Work to be completed:
Return all of the data below verbatim and exclude every picture.

Provided records:
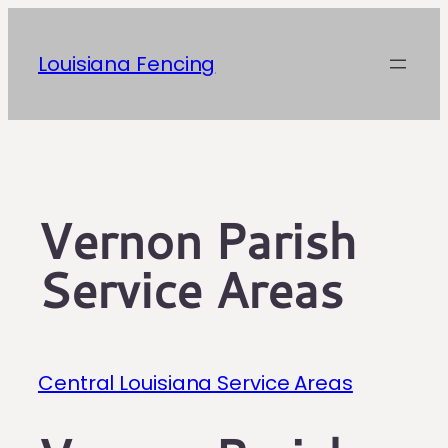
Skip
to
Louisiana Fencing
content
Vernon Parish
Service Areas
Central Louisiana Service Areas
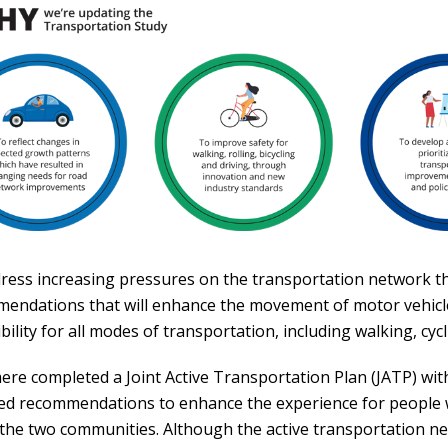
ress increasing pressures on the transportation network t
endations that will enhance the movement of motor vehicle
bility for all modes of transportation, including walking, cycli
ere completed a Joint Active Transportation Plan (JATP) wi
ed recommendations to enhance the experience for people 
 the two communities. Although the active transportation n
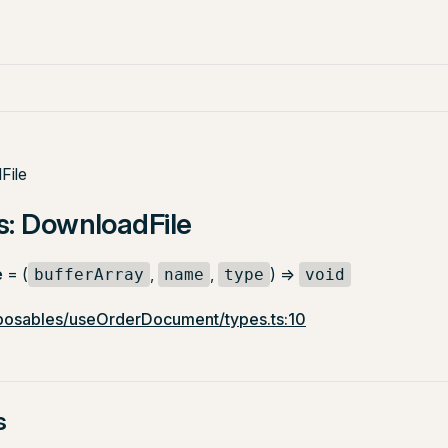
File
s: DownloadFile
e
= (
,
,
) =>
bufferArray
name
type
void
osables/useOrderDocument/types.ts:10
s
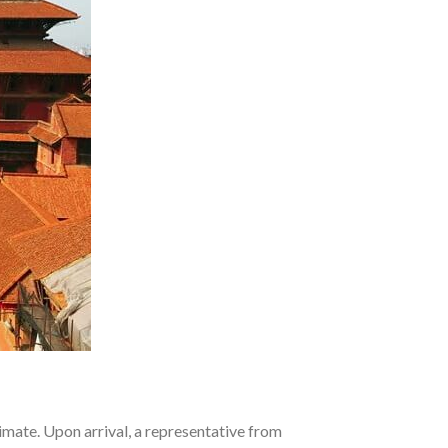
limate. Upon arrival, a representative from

Finished exercise:
Skip
to
Louisiana Fencing
content
Vernon Parish
Service Areas
Central Louisiana Service Areas
ress increasing pressures on the transportation network t
endations that will enhance the movement of motor vehicle
bility for all modes of transportation, including walking, cycli
ere completed a Joint Active Transportation Plan (JATP) wi
ed recommendations to enhance the experience for people 
 the two communities. Although the active transportation n
File
s: DownloadFile
e
= (
,
,
) =>
bufferArray
name
type
void
osables/useOrderDocument/types.ts:10
s
limate. Upon arrival, a representative from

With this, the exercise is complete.